The main palace of the Khiva khans - the majestic and luxurious Tash-Khauli (translated as "stone courtyard, palace") was built in 1830-1838 by the ruler of Khorezm Allakuli Khan. The palace is located in the eastern part of Ichan-Kala and is a huge complex of solemn palace and residential buildings, surrounded by a high wall with battlements at the top and turrets with lanterns at the corners.
Allakuli Khan spared no expense on the construction and decoration of the palace, and today you can see an impressive design of the palace complex of burnt bricks, consisting of three parts.
The rooms for Khan's chambers and harem occupy a significant area of the palace and are connected to the rest of parts by a wide corridor. Around the large courtyard there are four small aiwans for khan’s wives and the fifth one is the chambers of Khan. Also in this part there is a two-story building for Khan’s concubines and relatives.
The ceremonial mekhmonkhona is a square courtyard with a circular raised platform in the middle for installation of a yurt for guests and Khan’s rest and with ayvans and rooms for ceremonies and receptions.
And the third part is the courtyard and rooms of arzonkhona, where the Khan was engaged in court proceedings.

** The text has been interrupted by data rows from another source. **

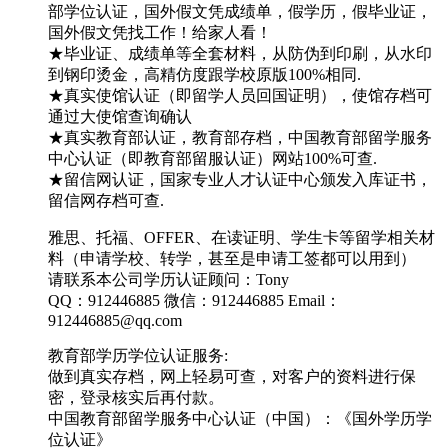
部学位认证，国外假文凭成绩单，假学历，假毕业证，
国外假文凭找工作！给家人看！
★毕业证、成绩单等全套材料，从防伪到印刷，从水印
到钢印烫金，高精仿度跟学校原版100%相同.
★真实使馆认证（即留学人员回国证明），使馆存档可
通过大使馆查询确认
★真实教育部认证，教育部存档，中国教育部留学服务
中心认证（即教育部留服认证）网站100%可查.
★留信网认证，国家专业人才认证中心颁发入库证书，
留信网存档可查.
雅思、托福、OFFER、在读证明、学生卡等留学相关材
料（申请学校、转学，甚至是申请工签都可以用到）
请联系本公司学历认证顾问：Tony
QQ：912446885 微信：912446885 Email：
912446885@qq.com
教育部学历学位认证服务:
做到真实存档，网上轻易可查，对客户的资料进行保
密，登录核实后再付款。
中国教育部留学服务中心认证（中国）：《国外学历学
位认证》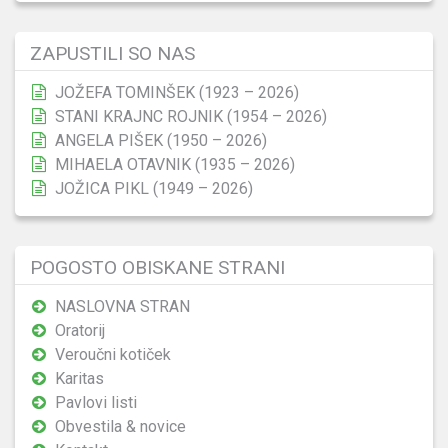
ZAPUSTILI SO NAS
JOŽEFA TOMINŠEK (1923 – 2026)
STANI KRAJNC ROJNIK (1954 – 2026)
ANGELA PIŠEK (1950 – 2026)
MIHAELA OTAVNIK (1935 – 2026)
JOŽICA PIKL (1949 – 2026)
POGOSTO OBISKANE STRANI
NASLOVNA STRAN
Oratorij
Veroučni kotiček
Karitas
Pavlovi listi
Obvestila & novice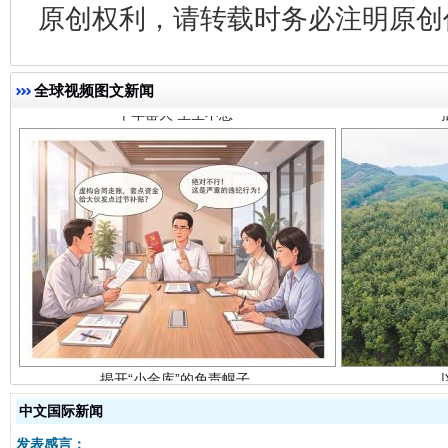
原创权利，请转载时务必注明原创作
全球视频图文新闻
揭开“小金库”的免责幌子
中文国际新闻
发表感言：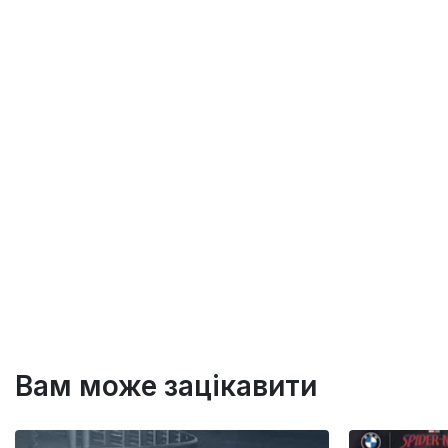
Вам може зацікавити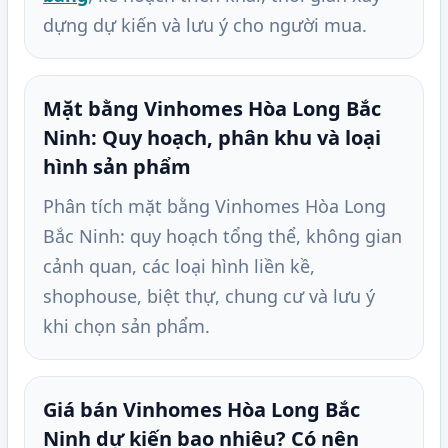
dựng dự kiến và lưu ý cho người mua.
Mặt bằng Vinhomes Hòa Long Bắc
Ninh: Quy hoạch, phân khu và loại
hình sản phẩm
Phân tích mặt bằng Vinhomes Hòa Long
Bắc Ninh: quy hoạch tổng thể, không gian
cảnh quan, các loại hình liền kề,
shophouse, biệt thự, chung cư và lưu ý
khi chọn sản phẩm.
Giá bán Vinhomes Hòa Long Bắc
Ninh dự kiến bao nhiêu? Có nên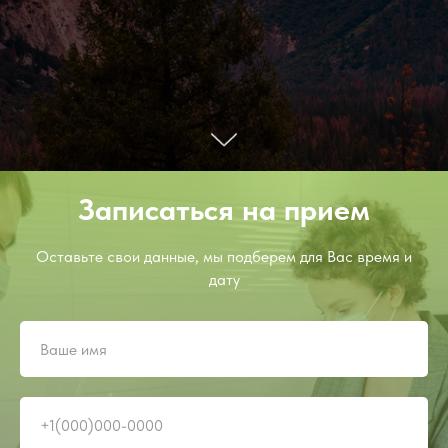
Записаться на прием
Оставьте свои данные, мы подберем для Вас время и
дату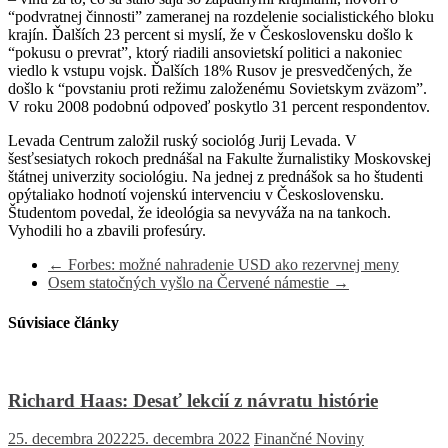
“podvratnej činnosti” zameranej na rozdelenie socialistického bloku
krajín. Ďalších 23 percent si myslí, že v Československu došlo k
“pokusu o prevrat”, ktorý riadili ansovietskí politici a nakoniec
viedlo k vstupu vojsk. Ďalších 18% Rusov je presvedčených, že
došlo k “povstaniu proti režimu založenému Sovietskym zväzom”.
V roku 2008 podobnú odpoveď poskytlo 31 percent respondentov.
Levada Centrum založil ruský sociológ Jurij Levada. V
šesťsesiatych rokoch prednášal na Fakulte žurnalistiky Moskovskej
štátnej univerzity sociológiu. Na jednej z prednášok sa ho študenti
opýtaliako hodnotí vojenskú intervenciu v Československu.
Študentom povedal, že ideológia sa nevyváža na na tankoch.
Vyhodili ho a zbavili profesúry.
←
Forbes: možné nahradenie USD ako rezervnej meny
Osem statočných vyšlo na Červené námestie
→
Súvisiace články
Richard Haas: Desať lekcií z návratu histórie
25. decembra 2022
25. decembra 2022
Finančné Noviny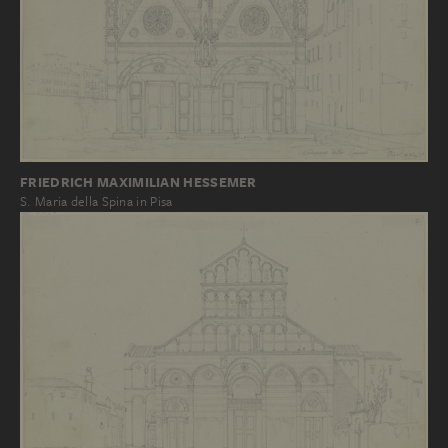
FRIEDRICH MAXIMILIAN HESSEMER
S. Maria della Spina in Pisa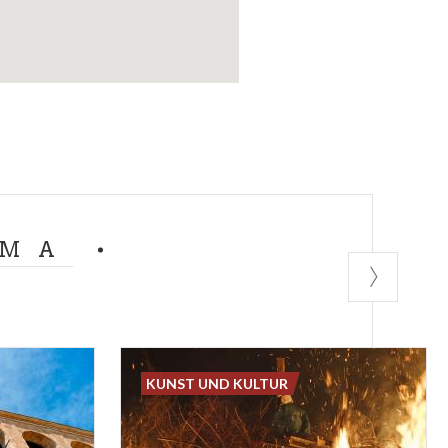
EMA
KUNST UND KULTUR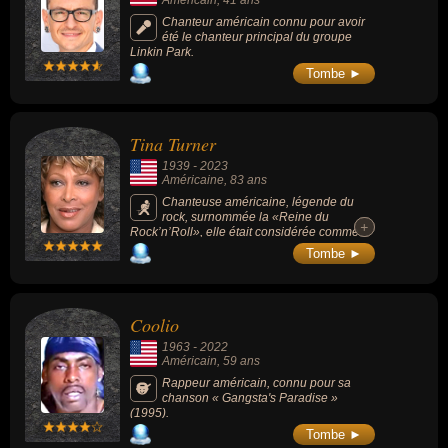
Chanteur américain connu pour avoir
été le chanteur principal du groupe
Linkin Park.
Tombe ►
Tina Turner
1939
-
2023
Américaine
, 83 ans
Chanteuse américaine, légende du
rock, surnommée la «Reine du
+
+
Rock’n’Roll», elle était considérée comme
l'une des plus grandes artistes de tous les
Tombe ►
temps, connue pour ses chansons « What's
Love Got to Do with It » (Grammy Award en
1984), « We Don't Need Another Hero »
(1985), « The Best » (1989) ou encore «
Coolio
GoldenEye » (1995). Elle est l'une des
artistes les plus populaires du monde, avec
1963
-
2022
des ventes estimées à plus de 180 millions
Américain
, 59 ans
de disques au moment de sa disparition et
fait partie avec Diana Ross et Aretha Franklin
Rappeur américain, connu pour sa
des chanteuses afro-américaines les plus
chanson « Gangsta's Paradise »
influentes du XXe siècle. 1ère artiste noire et
(1995).
la 1ère femme à faire la couverture du
Tombe ►
magazine Rolling Stone qui l'a classée parmi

The iridescent blue-and-white majolica canvases sparkle with ornaments, painted ceilings are full of colorful patterns, columns are wrapped in lace tiles, with creepers with flowers blooming on them and geometric ornaments on the walls of Tash-Khauli palace… Each room has its own unique pattern that is never repeated anywhere else. There are openwork copper bars on the windows.
The Tash-Khauli Palace is a well-preserved example of the Khorezm style of architecture of its time. Now it's a museum.